Efor Sendromu, Nörodolaşım Distonisi (Efor Sendromu)

Nörodolaşım Distonisi veya da Costa sendromu olarak da bilinen Efor Sendromu, kişinin kendi kalbinin ve dolaşım sisteminin işleyişiyle ilgili artan kaygısıyla karakterize edilen bir durumdur.

Ana belirtiler:

  1. Sürekli kaygı ve kalp atışı, nabız ve nefes almaya odaklanma.

  2. Özellikle fiziksel aktivite sırasında nefes darlığı, hızlı kalp atışı ve nefes darlığı hissi.

  3. Baş ağrısı ve baş dönmesi.

  4. Kalp bölgesinde ağrı.

  5. Artan yorgunluk.

Sendromun gelişim nedenleri tam olarak belli değildir.

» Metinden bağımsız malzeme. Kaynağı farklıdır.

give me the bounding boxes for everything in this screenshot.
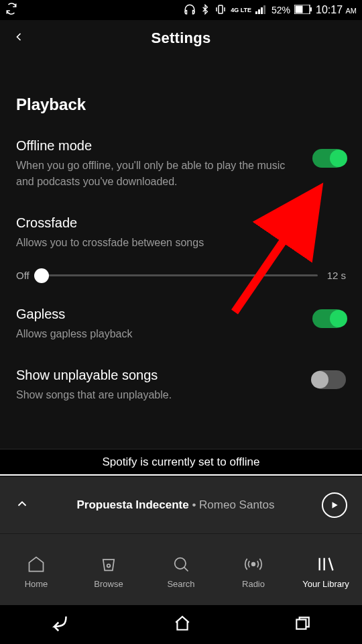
nav-home[interactable]: Home — [0, 555, 72, 589]
nav-label: Search — [167, 579, 194, 589]
setting-desc: Show songs that are unplayable. — [16, 387, 299, 403]
crossfade-slider[interactable] — [39, 274, 318, 276]
svg-rect-7 — [310, 7, 312, 11]
svg-point-11 — [252, 562, 255, 566]
setting-title: Show unplayable songs — [16, 368, 299, 383]
offline-banner-text: Spotify is currently set to offline — [103, 455, 260, 469]
battery-percent: 52% — [272, 5, 290, 15]
page-title: Settings — [151, 30, 210, 47]
play-button[interactable] — [322, 492, 347, 518]
svg-rect-0 — [219, 5, 223, 13]
header: Settings — [0, 20, 362, 56]
slider-max-label: 12 s — [327, 270, 346, 281]
bluetooth-icon — [200, 4, 210, 17]
bottom-nav: Home Browse Search Radio Your Library — [0, 534, 362, 605]
play-icon — [330, 500, 339, 510]
android-back-button[interactable] — [51, 613, 71, 636]
svg-rect-3 — [261, 7, 263, 14]
section-title-playback: Playback — [16, 95, 346, 114]
nav-your-library[interactable]: Your Library — [290, 555, 362, 589]
unplayable-toggle[interactable] — [312, 370, 346, 389]
nav-search[interactable]: Search — [145, 555, 217, 589]
vibrate-icon — [215, 3, 227, 17]
search-icon — [172, 555, 190, 574]
network-type-label: 4G LTE — [231, 7, 251, 13]
radio-icon — [244, 555, 263, 574]
settings-content: Playback Offline mode When you go offlin… — [0, 95, 362, 403]
setting-gapless: Gapless Allows gapless playback — [16, 307, 346, 342]
setting-title: Crossfade — [16, 215, 346, 231]
svg-rect-12 — [296, 620, 306, 629]
offline-mode-toggle[interactable] — [312, 149, 346, 168]
svg-rect-1 — [255, 11, 257, 14]
setting-crossfade: Crossfade Allows you to crossfade betwee… — [16, 215, 346, 281]
signal-icon — [255, 5, 267, 16]
now-playing-bar[interactable]: Propuesta Indecente • Romeo Santos — [0, 476, 362, 534]
setting-title: Offline mode — [16, 138, 299, 154]
setting-desc: Allows you to crossfade between songs — [16, 235, 346, 251]
nav-browse[interactable]: Browse — [72, 555, 145, 589]
gapless-toggle[interactable] — [312, 309, 346, 328]
android-nav-bar — [0, 605, 362, 644]
setting-offline-mode: Offline mode When you go offline, you'll… — [16, 138, 346, 190]
setting-desc: When you go offline, you'll only be able… — [16, 158, 299, 190]
svg-point-9 — [107, 564, 111, 568]
browse-icon — [99, 555, 118, 574]
back-button[interactable] — [12, 30, 25, 46]
nav-label: Radio — [242, 579, 265, 589]
clock-time: 10:17 AM — [316, 4, 357, 16]
offline-banner: Spotify is currently set to offline — [0, 449, 362, 476]
setting-show-unplayable: Show unplayable songs Show songs that ar… — [16, 368, 346, 403]
svg-rect-4 — [263, 5, 265, 14]
nav-radio[interactable]: Radio — [217, 555, 290, 589]
nav-label: Browse — [94, 579, 123, 589]
expand-player-icon[interactable] — [15, 496, 29, 514]
sync-icon — [5, 3, 17, 17]
android-recents-button[interactable] — [294, 614, 311, 635]
home-icon — [27, 555, 46, 574]
library-icon — [316, 555, 335, 574]
svg-rect-6 — [296, 5, 303, 13]
nav-label: Home — [25, 579, 48, 589]
android-home-button[interactable] — [174, 614, 191, 635]
headphones-icon — [184, 3, 196, 17]
battery-icon — [294, 5, 312, 16]
svg-rect-2 — [258, 9, 260, 14]
track-artist: Romeo Santos — [199, 498, 274, 511]
setting-desc: Allows gapless playback — [16, 326, 299, 342]
slider-thumb[interactable] — [34, 268, 49, 283]
setting-title: Gapless — [16, 307, 299, 322]
nav-label: Your Library — [302, 579, 349, 589]
slider-min-label: Off — [16, 270, 29, 281]
track-title: Propuesta Indecente — [76, 498, 188, 511]
status-bar: 4G LTE 52% 10:17 AM — [0, 0, 362, 20]
svg-point-10 — [175, 557, 186, 568]
now-playing-text: Propuesta Indecente • Romeo Santos — [43, 498, 308, 512]
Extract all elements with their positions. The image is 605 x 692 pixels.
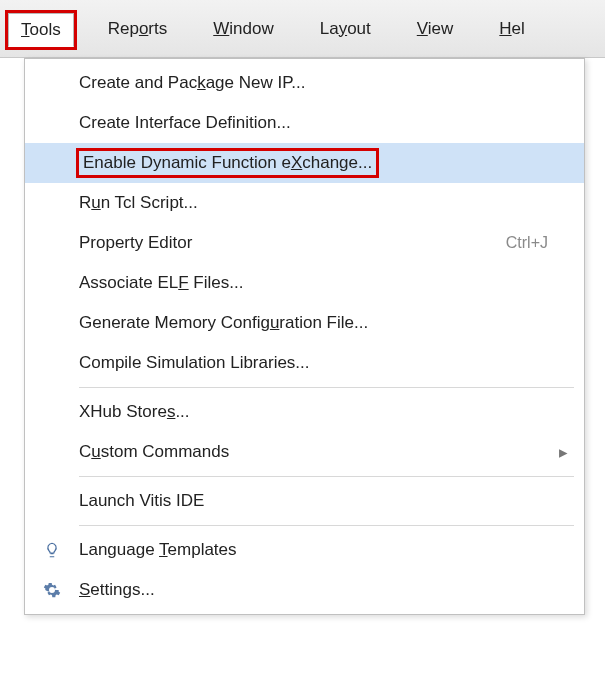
- submenu-arrow-icon: ▸: [548, 442, 568, 463]
- menu-item-create-interface[interactable]: Create Interface Definition...: [25, 103, 584, 143]
- menubar-item-window[interactable]: Window: [201, 13, 285, 45]
- menu-label: Create Interface Definition...: [79, 113, 536, 133]
- menu-label: Run Tcl Script...: [79, 193, 536, 213]
- menu-label: Settings...: [79, 580, 536, 600]
- menu-label: Custom Commands: [79, 442, 536, 462]
- menubar: Tools Reports Window Layout View Hel: [0, 0, 605, 58]
- menubar-item-help[interactable]: Hel: [487, 13, 537, 45]
- menu-label: Property Editor: [79, 233, 494, 253]
- menu-label: XHub Stores...: [79, 402, 536, 422]
- menubar-label: Tools: [21, 20, 61, 39]
- bulb-icon: [25, 541, 79, 559]
- menubar-label: Layout: [320, 19, 371, 38]
- menu-item-launch-vitis[interactable]: Launch Vitis IDE: [25, 481, 584, 521]
- menubar-label: Window: [213, 19, 273, 38]
- menu-label: Compile Simulation Libraries...: [79, 353, 536, 373]
- menu-item-property-editor[interactable]: Property Editor Ctrl+J: [25, 223, 584, 263]
- menu-label: Generate Memory Configuration File...: [79, 313, 536, 333]
- gear-icon: [25, 581, 79, 599]
- menu-separator: [79, 387, 574, 388]
- menu-separator: [79, 525, 574, 526]
- menu-label: Associate ELF Files...: [79, 273, 536, 293]
- menu-item-compile-sim[interactable]: Compile Simulation Libraries...: [25, 343, 584, 383]
- menubar-item-reports[interactable]: Reports: [96, 13, 180, 45]
- tools-dropdown: Create and Package New IP... Create Inte…: [24, 58, 585, 615]
- menu-accel: Ctrl+J: [494, 234, 548, 252]
- menubar-label: Reports: [108, 19, 168, 38]
- menu-item-xhub-stores[interactable]: XHub Stores...: [25, 392, 584, 432]
- menubar-label: Hel: [499, 19, 525, 38]
- menu-item-generate-memcfg[interactable]: Generate Memory Configuration File...: [25, 303, 584, 343]
- menu-item-enable-dfx[interactable]: Enable Dynamic Function eXchange...: [25, 143, 584, 183]
- menubar-item-tools[interactable]: Tools: [8, 13, 74, 47]
- menu-label: Language Templates: [79, 540, 536, 560]
- menu-label: Launch Vitis IDE: [79, 491, 536, 511]
- menu-label: Enable Dynamic Function eXchange...: [79, 151, 536, 175]
- menu-item-associate-elf[interactable]: Associate ELF Files...: [25, 263, 584, 303]
- menu-item-create-ip[interactable]: Create and Package New IP...: [25, 63, 584, 103]
- menubar-label: View: [417, 19, 454, 38]
- menu-label: Create and Package New IP...: [79, 73, 536, 93]
- menu-separator: [79, 476, 574, 477]
- menu-item-run-tcl[interactable]: Run Tcl Script...: [25, 183, 584, 223]
- menu-item-language-templates[interactable]: Language Templates: [25, 530, 584, 570]
- menu-item-custom-commands[interactable]: Custom Commands ▸: [25, 432, 584, 472]
- menubar-item-layout[interactable]: Layout: [308, 13, 383, 45]
- menubar-item-view[interactable]: View: [405, 13, 466, 45]
- menu-item-settings[interactable]: Settings...: [25, 570, 584, 610]
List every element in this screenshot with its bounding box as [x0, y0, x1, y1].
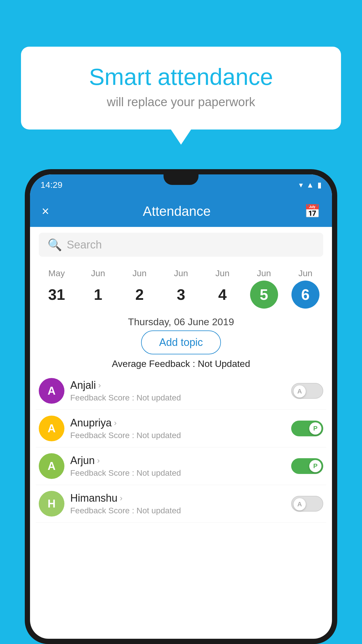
- chevron-icon: ›: [120, 494, 122, 503]
- search-icon: 🔍: [48, 238, 62, 252]
- student-list: AAnjali ›Feedback Score : Not updatedAAA…: [30, 372, 332, 523]
- feedback-score: Feedback Score : Not updated: [70, 506, 285, 515]
- calendar-button[interactable]: 📅: [304, 204, 320, 219]
- feedback-score: Feedback Score : Not updated: [70, 468, 285, 478]
- student-name: Anupriya ›: [70, 417, 285, 429]
- calendar-day[interactable]: Jun5: [248, 268, 280, 309]
- phone-inner: 14:29 ▾ ▲ ▮ × Attendance 📅 🔍 Search May3…: [30, 174, 332, 639]
- calendar-day[interactable]: Jun4: [206, 268, 238, 309]
- selected-date-label: Thursday, 06 June 2019: [30, 316, 332, 328]
- student-name: Arjun ›: [70, 454, 285, 467]
- avatar: A: [39, 378, 64, 404]
- student-item[interactable]: AAnupriya ›Feedback Score : Not updatedP: [36, 410, 326, 447]
- add-topic-button[interactable]: Add topic: [141, 330, 221, 354]
- attendance-toggle[interactable]: A: [291, 496, 323, 512]
- battery-icon: ▮: [317, 181, 321, 190]
- close-button[interactable]: ×: [42, 204, 49, 218]
- cal-month-label: Jun: [257, 268, 271, 278]
- cal-date-number: 3: [167, 281, 195, 309]
- wifi-icon: ▾: [299, 181, 303, 190]
- student-name: Anjali ›: [70, 379, 285, 391]
- status-time: 14:29: [41, 180, 62, 190]
- notch: [164, 174, 198, 185]
- toggle-knob: P: [309, 422, 321, 435]
- chevron-icon: ›: [114, 418, 117, 428]
- speech-bubble-container: Smart attendance will replace your paper…: [21, 47, 341, 130]
- cal-date-number: 2: [126, 281, 154, 309]
- cal-date-number: 1: [84, 281, 112, 309]
- calendar-strip: May31Jun1Jun2Jun3Jun4Jun5Jun6: [30, 262, 332, 312]
- attendance-toggle[interactable]: P: [291, 458, 323, 474]
- feedback-score: Feedback Score : Not updated: [70, 431, 285, 440]
- avatar: H: [39, 491, 64, 517]
- calendar-day[interactable]: Jun2: [124, 268, 156, 309]
- avg-feedback-value: Not Updated: [198, 358, 250, 369]
- student-item[interactable]: AArjun ›Feedback Score : Not updatedP: [36, 447, 326, 485]
- calendar-day[interactable]: May31: [41, 268, 73, 309]
- attendance-toggle[interactable]: P: [291, 421, 323, 436]
- chevron-icon: ›: [98, 381, 101, 390]
- toggle-knob: P: [309, 460, 321, 472]
- cal-date-number: 5: [250, 281, 278, 309]
- cal-month-label: Jun: [298, 268, 312, 278]
- cal-date-number: 4: [208, 281, 236, 309]
- app-bar-title: Attendance: [49, 203, 304, 219]
- student-info: Anjali ›Feedback Score : Not updated: [70, 379, 285, 402]
- bubble-title: Smart attendance: [44, 64, 318, 90]
- chevron-icon: ›: [97, 456, 100, 465]
- student-item[interactable]: AAnjali ›Feedback Score : Not updatedA: [36, 372, 326, 410]
- status-icons: ▾ ▲ ▮: [299, 181, 321, 190]
- student-item[interactable]: HHimanshu ›Feedback Score : Not updatedA: [36, 485, 326, 523]
- calendar-day[interactable]: Jun6: [289, 268, 321, 309]
- avatar: A: [39, 416, 64, 441]
- app-bar: × Attendance 📅: [30, 195, 332, 227]
- avg-feedback-prefix: Average Feedback :: [112, 358, 198, 369]
- cal-month-label: Jun: [215, 268, 229, 278]
- signal-icon: ▲: [306, 181, 314, 190]
- search-bar[interactable]: 🔍 Search: [39, 233, 323, 257]
- calendar-day[interactable]: Jun3: [165, 268, 197, 309]
- search-placeholder: Search: [67, 239, 102, 251]
- toggle-knob: A: [294, 385, 306, 398]
- feedback-score: Feedback Score : Not updated: [70, 393, 285, 402]
- avg-feedback: Average Feedback : Not Updated: [30, 358, 332, 369]
- avatar: A: [39, 453, 64, 479]
- cal-date-number: 31: [43, 281, 71, 309]
- cal-month-label: Jun: [174, 268, 188, 278]
- student-info: Arjun ›Feedback Score : Not updated: [70, 454, 285, 478]
- student-info: Anupriya ›Feedback Score : Not updated: [70, 417, 285, 440]
- toggle-knob: A: [294, 498, 306, 510]
- attendance-toggle[interactable]: A: [291, 383, 323, 399]
- phone-frame: 14:29 ▾ ▲ ▮ × Attendance 📅 🔍 Search May3…: [25, 169, 337, 644]
- speech-bubble: Smart attendance will replace your paper…: [21, 47, 341, 130]
- cal-month-label: May: [48, 268, 65, 278]
- cal-month-label: Jun: [91, 268, 105, 278]
- bubble-subtitle: will replace your paperwork: [44, 95, 318, 109]
- calendar-day[interactable]: Jun1: [82, 268, 114, 309]
- student-name: Himanshu ›: [70, 492, 285, 504]
- cal-date-number: 6: [291, 281, 319, 309]
- cal-month-label: Jun: [133, 268, 147, 278]
- student-info: Himanshu ›Feedback Score : Not updated: [70, 492, 285, 515]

Artan kaygı ve hipokondri (sağlık konusunda takıntılı endişe) arka planında meydana geldiği varsayılmaktadır. Kişinin kalbinin çalışmasına ve nefes almasına olan ilgisinin artması, rahatsızlıklara neden olur ve bu da kaygıyı daha da artırır.

Tedavi için sakinleştiricilerin yanı sıra kaygı ve hipokondriyi azaltmayı amaçlayan psikoterapi de kullanılır. Hastaya kalp ve kan damarlarının sağlıklı olduğunu ve semptomların duygusal durumdan kaynaklandığını açıklamak önemlidir. Entegre bir yaklaşım kalıcı iyileştirmeye olanak tanır.



Geliştirme Sendromu

Genişleme sendromu, kardiyovasküler sisteminizle ilgili korku ve gerginlik içeren bir kaygı bozukluğudur. Bu rahatsızlığa sahip bazı kişiler, aslında kalpleri patlamak üzereymiş veya kalp krizi geçiriyormuş gibi davranabilirler.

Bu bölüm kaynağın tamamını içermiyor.